May 06, 1997|By Trudy Rubin
A HUGE POLITICAL scandal in Moscow involving secret military shipments of $1 billion worth of arms to Armenia has ripple effects that reach all the way to America's shores. But so far the Clinton administration is shortsightedly looking the other way.
The story has all the ingredients of a Cold War spy thriller, except that the Cold War has been replaced by a new U.S.-Russian competition over the world's most important source of new oil. The oil is located in the Caspian basin, which sits above Iran and just northeast of Turkey.
Most of the basin used to be controlled by the Soviet Union. But now the Caspian Sea is ringed with newly independent states carved out of former Soviet republics, including Azerbaijan, which may have as much oil as Kuwait. American oil firms have invested billions in a consortium seeking to tap Azeri oil. But getting it to market depends on Russian good will.
The reason why becomes apparent as soon as you look at a map. The Caspian Sea is landlocked, which means that the oil must be piped north through Russia or west across the Caucasus, through Georgia or Armenia, to Turkey. The northern route is tricky, both because the Russians have not been cooperative and because the existing pipeline runs through war-torn Chechnya.
Trouble in Armenia
So the logical choice would be a westward route via Armenia or Georgia, and, in fact, the consortium has started building a Georgia pipeline. But here is where the juicy Moscow scandal comes in.
To build and operate an oil pipeline requires a certain amount of political stability. But Moscow -- which has a history of meddling in the Caucasus -- has been busy stirring up ethnic warfare within Georgia, and between Armenia and Azerbaijan.

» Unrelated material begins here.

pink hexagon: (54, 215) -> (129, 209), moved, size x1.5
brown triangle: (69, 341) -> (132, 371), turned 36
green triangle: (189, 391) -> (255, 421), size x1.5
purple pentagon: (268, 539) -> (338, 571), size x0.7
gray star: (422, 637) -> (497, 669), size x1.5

In Armenia, the Russians have found fertile ground for troublemaking. Armenia and Azerbaijan battled for years over control of an Armenian ethnic enclave known as Nagorno-Karabakh, which once sat inside Azerbaijan's borders. By 1994, Armenia had captured and occupied 20 percent of Azeri territory, including Nagorno-Karabakh, creating a million Azeri refugees.
But, with American concurrence, Russia was anointed as the main player in European peacemaking efforts between Armenia and Azerbaijan. Not surprisingly, those efforts have gone nowhere.
Now we learn why.
Lev Rokhlin, chairman of the Defense Committee of the Russian Duma, or parliament, told a closed session on April 2 that Moscow had secretly shipped $1 billion worth of weapons to the Armenian government, both during the fighting and long after the ceasefire.

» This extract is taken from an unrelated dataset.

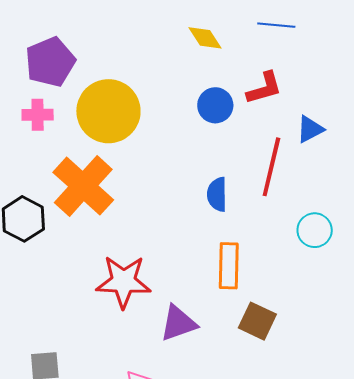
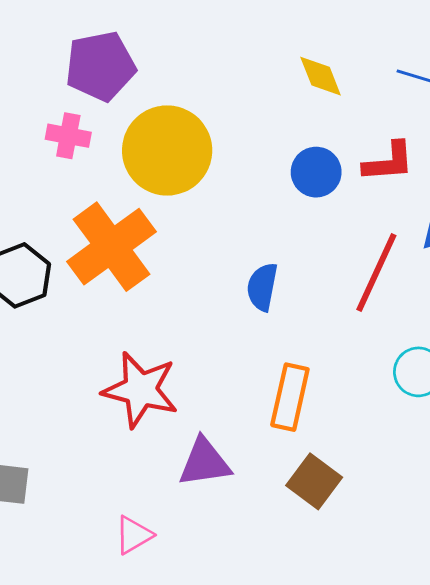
blue semicircle: (217, 194) -> (262, 287), moved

The weaponry included 84 T-72 tanks, 50 infantry fighting vehicles, and missiles that can carry conventional, chemical or nuclear warheads. Western intelligence sources say the weapons were crucial to Armenian territorial gains.

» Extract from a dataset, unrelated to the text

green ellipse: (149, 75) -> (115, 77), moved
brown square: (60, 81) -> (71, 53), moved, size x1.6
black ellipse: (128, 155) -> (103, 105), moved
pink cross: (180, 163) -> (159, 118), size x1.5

The Russians also signed a treaty with Armenia that assures Moscow it can keep its two military bases and three Russian border-troop camps on Armenian soil. The treaty was signed ''after'' the nationalist and increasingly undemocratic Armenian president, Levon Ter-Petrosian, appointed as prime minister the hard-line leader of Nagorno-Karabakh.
This gentleman, Robert Kocharian, had indicated before taking office that he was ready to use military force to prevent Azerbaijan from exporting its Caspian oil, stating that ''not one drop of Azeri oil will flow from the Caspian to international markets.'' Kocharian now has weapons that can reach oil fields and storage facilities near the Azeri capital, Baku.
Moscow's strategy
Why would Moscow risk sparking such an explosion?
The arms shipments were no doubt meant to force Caucasus leaders to make concessions to Moscow. Russian military forces helped foment an uprising in the Georgian ethnic enclave of Abkhazia to compel reluctant Georgian President Eduard Shevardnazde to let them base Russian troops on his soil.
So far, Azeri President Haidar Aliyev has held out against Russian demands to base troops in his country and has further angered the Russians by strongly backing the Georgia pipeline route. But so long as the conflict between his country and Armenia remains unresolved, Azeri oil shipments remain at risk.
Meantime, the Armenians, traumatized by memories of their holocaust under Turkish rule, and of recent pogroms during the DTC war with Azerbaijan, cling to Moscow, even though this self-defeating alliance ensures that their troubles will never end.
The Clinton team cannot afford to consign the Caucasus to Russia's sphere of influence. Nor can it afford to give Russia the green light to move more troops and equipment into the Caucasus as a reward for Russian agreement to the expansion of NATO.
It's long past time for a much higher-profile administration effort to find a settlement for the Nagorno-Karabakh conflict. Congress could help by dropping legislation that rules out most humanitarian aid and technical assistance to Azerbaijan.
Russia should not be permitted to use European ''peacekeeping'' efforts any longer as a cover for restoring their empire. The Russian arms scandal should be a wake-up call.
Trudy Rubin is a columnist and editorial board member for the Philadelphia Inquirer.